### Entries shown
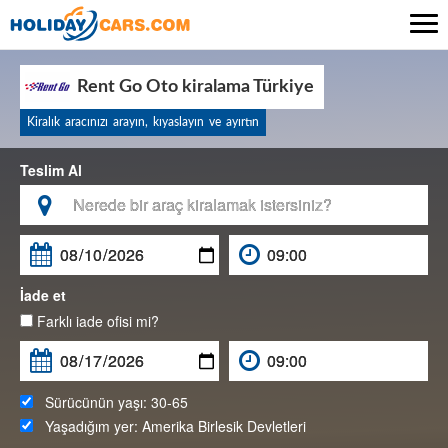

Rent Go Oto kiralama Türkiye
Kiralık aracınızı arayın, kıyaslayın ve ayırtın
Teslim Al

İade et
Farklı iade ofisi mi?
Sürücünün yaşı:
30-65
Yaşadığım yer:
Amerika Birlesik Devletleri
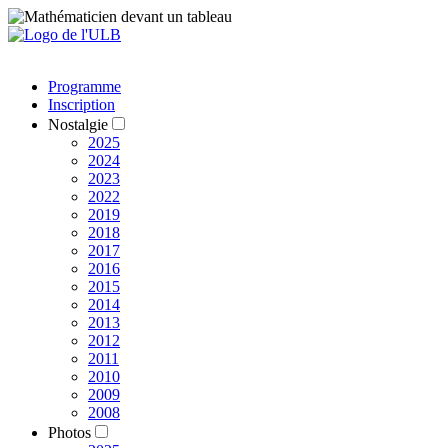
Programme
Inscription
Nostalgie
2025
2024
2023
2022
2019
2018
2017
2016
2015
2014
2013
2012
2011
2010
2009
2008
Photos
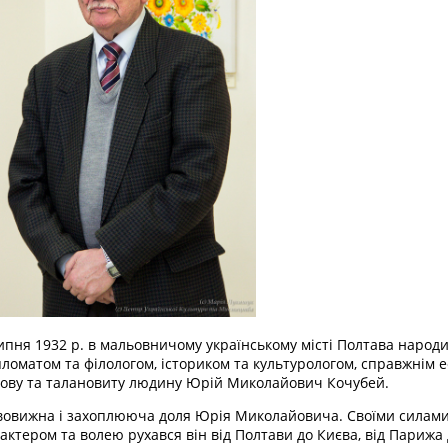
ипня 1932 р. в мальовничому українському місті Полтава народи
ломатом та філологом, істориком та культурологом, справжнім е
ову та талановиту людину Юрій Миколайович Кочубей.
овижна і захоплююча доля Юрія Миколайовича. Своїми силами, 
актером та волею рухався він від Полтави до Києва, від Пари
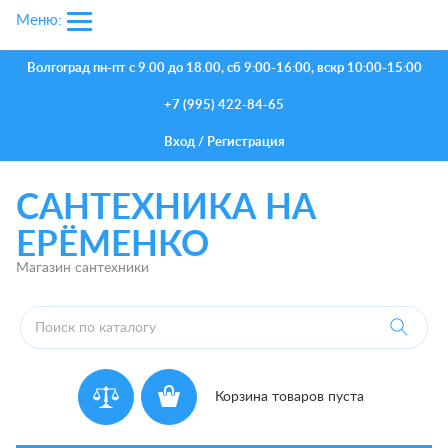
Меню:
Волгоград
пн-пт с 9.00 до 18.00, сб 9:00-16:00, вскр 10:00-15:00
+7 (995) 422-84-65
Вход
/
Регистрация
САНТЕХНИКА НА
ЕРЁМЕНКО
Магазин сантехники
Корзина товаров пуста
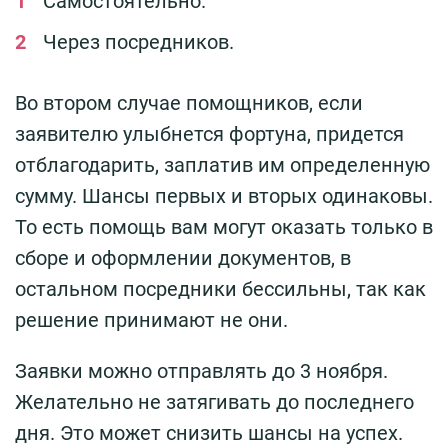
Самостоятельно.
Через посредников.
Во втором случае помощников, если
заявителю улыбнется фортуна, придется
отблагодарить, заплатив им определенную
сумму. Шансы первых и вторых одинаковы.
То есть помощь вам могут оказать только в
сборе и оформлении документов, в
остальном посредники бессильны, так как
решение принимают не они.
Заявки можно отправлять до 3 ноября.
Желательно не затягивать до последнего
дня. Это может снизить шансы на успех.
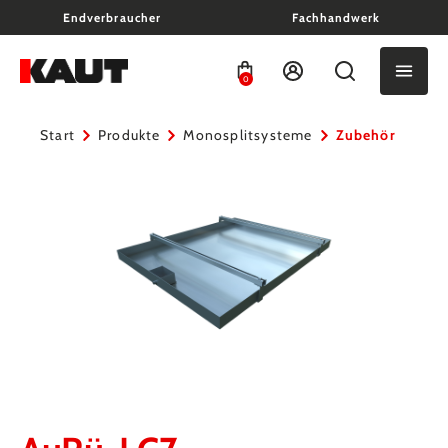
Endverbraucher
Fachhandwerk
alt springen
0
Start
Produkte
Monosplitsysteme
Zubehör
Bildergalerie überspringen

### About this exercise
Your copy of the records must be exact and must contain no pictures.

### Expected answer

Rent Go Oto kiralama Türkiye
Kiralık aracınızı arayın, kıyaslayın ve ayırtın
Teslim Al

İade et
Farklı iade ofisi mi?
Sürücünün yaşı:
30-65
Yaşadığım yer:
Amerika Birlesik Devletleri
Programme
Inscription
Nostalgie
2025
2024
2023
2022
2019
2018
2017
2016
2015
2014
2013
2012
2011
2010
2009
2008
Photos
ипня 1932 р. в мальовничому українському місті Полтава народи
ломатом та філологом, істориком та культурологом, справжнім е
ову та талановиту людину Юрій Миколайович Кочубей.
овижна і захоплююча доля Юрія Миколайовича. Своїми силами, 
актером та волею рухався він від Полтави до Києва, від Пари
Меню:
Волгоград
пн-пт с 9.00 до 18.00, сб 9:00-16:00, вскр 10:00-15:00
+7 (995) 422-84-65
Вход
/
Регистрация
САНТЕХНИКА НА
ЕРЁМЕНКО
Магазин сантехники
Корзина товаров пуста
Самостоятельно.
Через посредников.
Во втором случае помощников, если
заявителю улыбнется фортуна, придется
отблагодарить, заплатив им определенную
сумму. Шансы первых и вторых одинаковы.
То есть помощь вам могут оказать только в
сборе и оформлении документов, в
остальном посредники бессильны, так как
решение принимают не они.
Заявки можно отправлять до 3 ноября.
Желательно не затягивать до последнего
дня. Это может снизить шансы на успех.
Endverbraucher
Fachhandwerk
alt springen
0
Start
Produkte
Monosplitsysteme
Zubehör
Bildergalerie überspringen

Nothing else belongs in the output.